In Handbook of Christian Apologetics, Kreeft and Tacelli write (p. 109):
“A miracle is a striking and religiously significant intervention of God in the system of natural causes. [… T]he concept of miracles presupposes, rather than sets aside, the idea that nature is a self-contained system of natural causes. Unless there are regularities, there can be no exceptions to them.”
Consider that the natural system (featuring causal processes unfolding in time and space) has a beginning. What caused it to begin? It is reasonable to posit that something caused it to begin. This something would be in some sense prior to (but not temporally prior, as time is a feature of the system) the natural system. If that something can create the natural system, then it doesn’t seem implausible, a priori, that it would be able to affect the system at various points. A simple metaphor for this might be someone who creates a game with its own rules that can play out (such as Conway’s Life) but then also steps in at various points to change the configuration of the game.
So far, this makes some sense. It is not conceptually problematic, in the broadest of brushes, to think this possible. The next question then becomes whether miracles (so defined) have, in fact, occurred.
This is where things get problematic. If miraculous causal events are those which aren’t determined by the system of natural causes running endogenously, but rather (at least partially) through an externally (so to speak) originating cause, then how could we tell which causes are of this latter type?
Consider Kreeft in The Philosophy of Tolkien (p. 54):
“It is easy to identify miracles when we see them[.]”

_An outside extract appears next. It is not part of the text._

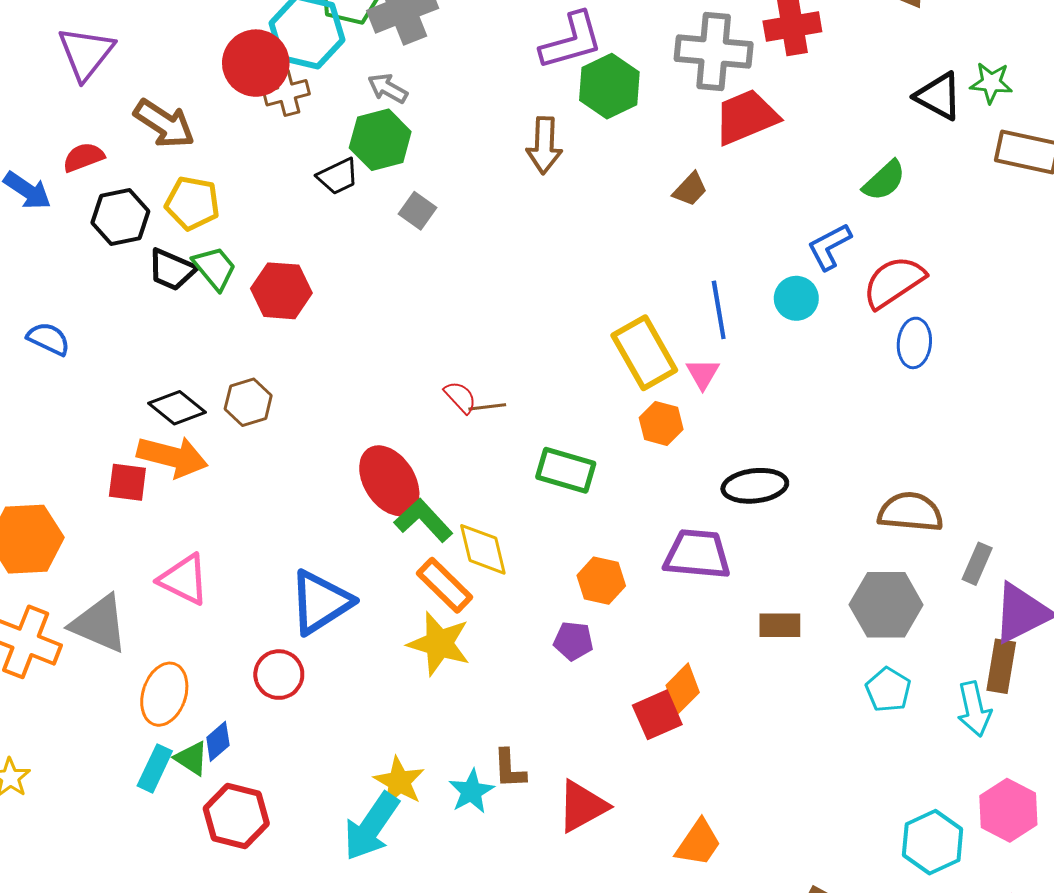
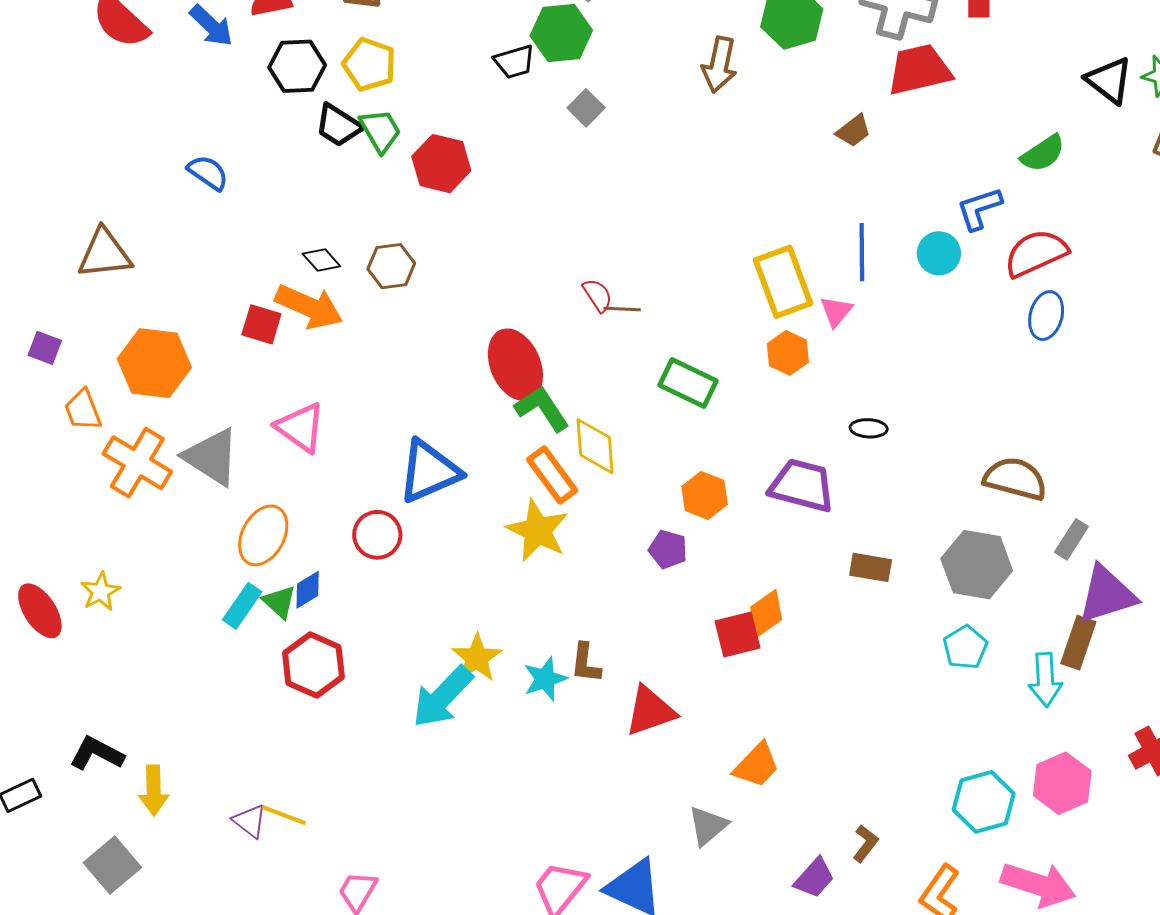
black diamond: (177, 408) -> (321, 260), size x0.7
black ellipse: (755, 486) -> (869, 428), size x0.6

He does not elaborate. Yet, is it obvious? How can one distinguish between causes that originate external to the system, and those that are part of the system? Consider the notion that a significantly advanced technology could be considered ‘magic’ by those who don’t understand the technology, or the general conceptual backdrop for the technology. Since we don’t understand how the natural causal system works (and probably aren’t even close), why should we think that we can tell what are natural causal events and which are not?